### TASK REQUIREMENTS
An exact copy of the data is required. No picture may appear in it.

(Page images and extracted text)
────

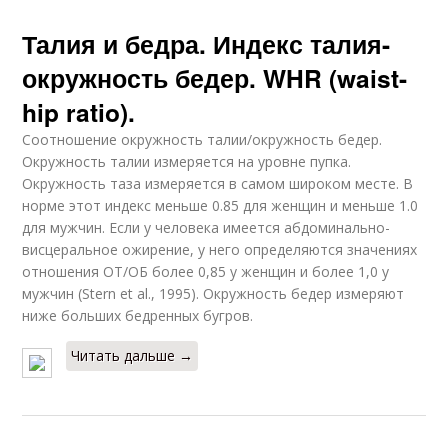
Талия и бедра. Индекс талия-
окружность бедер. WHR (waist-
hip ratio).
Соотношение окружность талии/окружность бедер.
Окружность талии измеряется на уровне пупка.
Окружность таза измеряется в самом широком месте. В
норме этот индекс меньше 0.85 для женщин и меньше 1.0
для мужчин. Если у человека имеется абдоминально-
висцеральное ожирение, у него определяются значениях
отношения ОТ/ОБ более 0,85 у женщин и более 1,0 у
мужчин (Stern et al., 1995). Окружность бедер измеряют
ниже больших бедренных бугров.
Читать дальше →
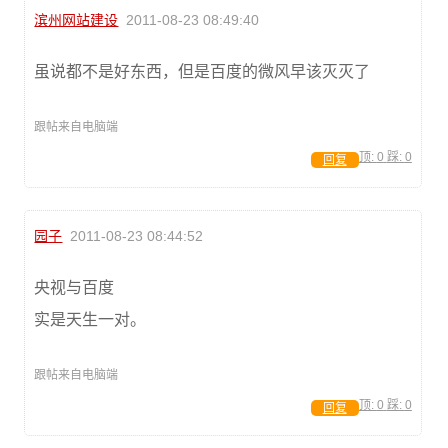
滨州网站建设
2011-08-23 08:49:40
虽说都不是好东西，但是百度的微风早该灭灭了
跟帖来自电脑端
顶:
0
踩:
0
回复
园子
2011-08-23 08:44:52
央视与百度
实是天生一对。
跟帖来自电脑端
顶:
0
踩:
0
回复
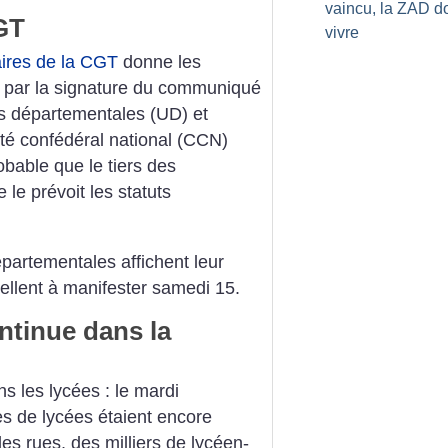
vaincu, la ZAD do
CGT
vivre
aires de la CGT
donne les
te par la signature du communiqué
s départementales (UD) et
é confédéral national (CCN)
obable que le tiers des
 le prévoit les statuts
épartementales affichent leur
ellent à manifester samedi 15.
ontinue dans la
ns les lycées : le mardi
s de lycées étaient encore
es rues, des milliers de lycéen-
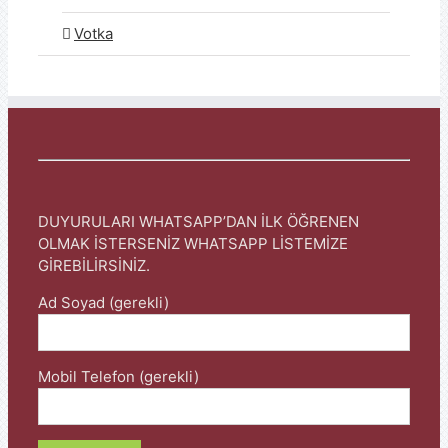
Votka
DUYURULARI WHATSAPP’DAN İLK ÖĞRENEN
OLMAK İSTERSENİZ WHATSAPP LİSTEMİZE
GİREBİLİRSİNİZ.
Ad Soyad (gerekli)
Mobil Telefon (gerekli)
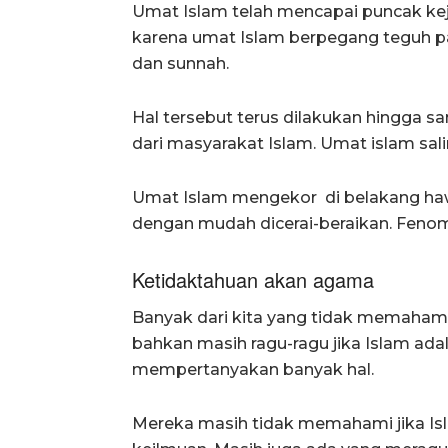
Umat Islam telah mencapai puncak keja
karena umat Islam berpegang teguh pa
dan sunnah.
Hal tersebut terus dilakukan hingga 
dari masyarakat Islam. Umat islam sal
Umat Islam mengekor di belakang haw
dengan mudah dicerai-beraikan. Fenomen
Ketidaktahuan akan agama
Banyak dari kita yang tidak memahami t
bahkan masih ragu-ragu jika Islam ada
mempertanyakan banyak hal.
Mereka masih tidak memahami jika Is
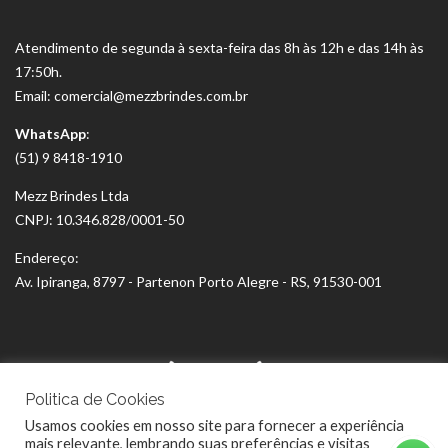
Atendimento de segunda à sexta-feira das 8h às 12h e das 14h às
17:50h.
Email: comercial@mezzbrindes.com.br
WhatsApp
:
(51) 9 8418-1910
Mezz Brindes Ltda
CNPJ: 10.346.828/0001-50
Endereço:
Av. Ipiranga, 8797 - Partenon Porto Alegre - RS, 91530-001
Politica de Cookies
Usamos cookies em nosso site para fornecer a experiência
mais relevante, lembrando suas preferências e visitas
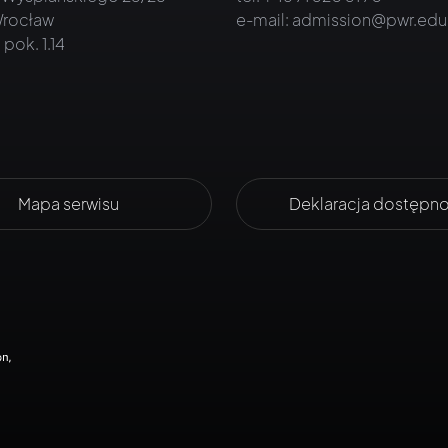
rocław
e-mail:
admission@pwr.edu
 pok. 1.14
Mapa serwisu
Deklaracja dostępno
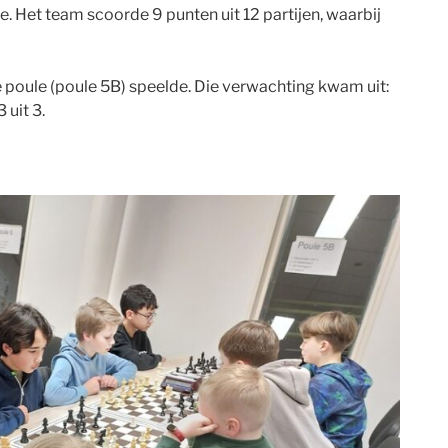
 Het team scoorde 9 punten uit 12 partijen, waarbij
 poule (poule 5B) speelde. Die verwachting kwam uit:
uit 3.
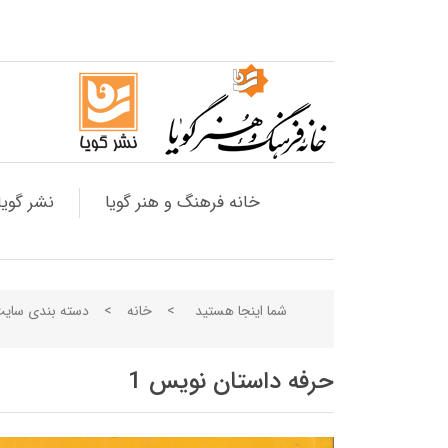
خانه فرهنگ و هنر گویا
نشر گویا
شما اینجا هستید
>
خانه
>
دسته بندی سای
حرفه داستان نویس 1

────

### SOLUTION TO THIS TASK
Талия и бедра. Индекс талия-
окружность бедер. WHR (waist-
hip ratio).
Соотношение окружность талии/окружность бедер.
Окружность талии измеряется на уровне пупка.
Окружность таза измеряется в самом широком месте. В
норме этот индекс меньше 0.85 для женщин и меньше 1.0
для мужчин. Если у человека имеется абдоминально-
висцеральное ожирение, у него определяются значениях
отношения ОТ/ОБ более 0,85 у женщин и более 1,0 у
мужчин (Stern et al., 1995). Окружность бедер измеряют
ниже больших бедренных бугров.
Читать дальше →
滨州网站建设
2011-08-23 08:49:40
虽说都不是好东西，但是百度的微风早该灭灭了
跟帖来自电脑端
顶:
0
踩:
0
回复
园子
2011-08-23 08:44:52
央视与百度
实是天生一对。
跟帖来自电脑端
顶:
0
踩:
0
回复
vaincu, la ZAD do
CGT
vivre
aires de la CGT
donne les
te par la signature du communiqué
s départementales (UD) et
é confédéral national (CCN)
obable que le tiers des
 le prévoit les statuts
épartementales affichent leur
ellent à manifester samedi 15.
ontinue dans la
ns les lycées : le mardi
s de lycées étaient encore
es rues, des milliers de lycéen-
Votka
DUYURULARI WHATSAPP’DAN İLK ÖĞRENEN
OLMAK İSTERSENİZ WHATSAPP LİSTEMİZE
GİREBİLİRSİNİZ.
Ad Soyad (gerekli)
Mobil Telefon (gerekli)
Umat Islam telah mencapai puncak keja
karena umat Islam berpegang teguh pa
dan sunnah.
Hal tersebut terus dilakukan hingga 
dari masyarakat Islam. Umat islam sal
Umat Islam mengekor di belakang haw
dengan mudah dicerai-beraikan. Fenomen
Ketidaktahuan akan agama
Banyak dari kita yang tidak memahami t
bahkan masih ragu-ragu jika Islam ada
mempertanyakan banyak hal.
Mereka masih tidak memahami jika Is
Atendimento de segunda à sexta-feira das 8h às 12h e das 14h às
17:50h.
Email: comercial@mezzbrindes.com.br
WhatsApp
:
(51) 9 8418-1910
Mezz Brindes Ltda
CNPJ: 10.346.828/0001-50
Endereço:
Av. Ipiranga, 8797 - Partenon Porto Alegre - RS, 91530-001
Politica de Cookies
Usamos cookies em nosso site para fornecer a experiência
mais relevante, lembrando suas preferências e visitas
rocław
e-mail:
admission@pwr.edu
 pok. 1.14
Mapa serwisu
Deklaracja dostępno
 Het team scoorde 9 punten uit 12 partijen, waarbij
 poule (poule 5B) speelde. Die verwachting kwam uit:
uit 3.
خانه فرهنگ و هنر گویا
نشر گویا
شما اینجا هستید
>
خانه
>
دسته بندی سای
حرفه داستان نویس 1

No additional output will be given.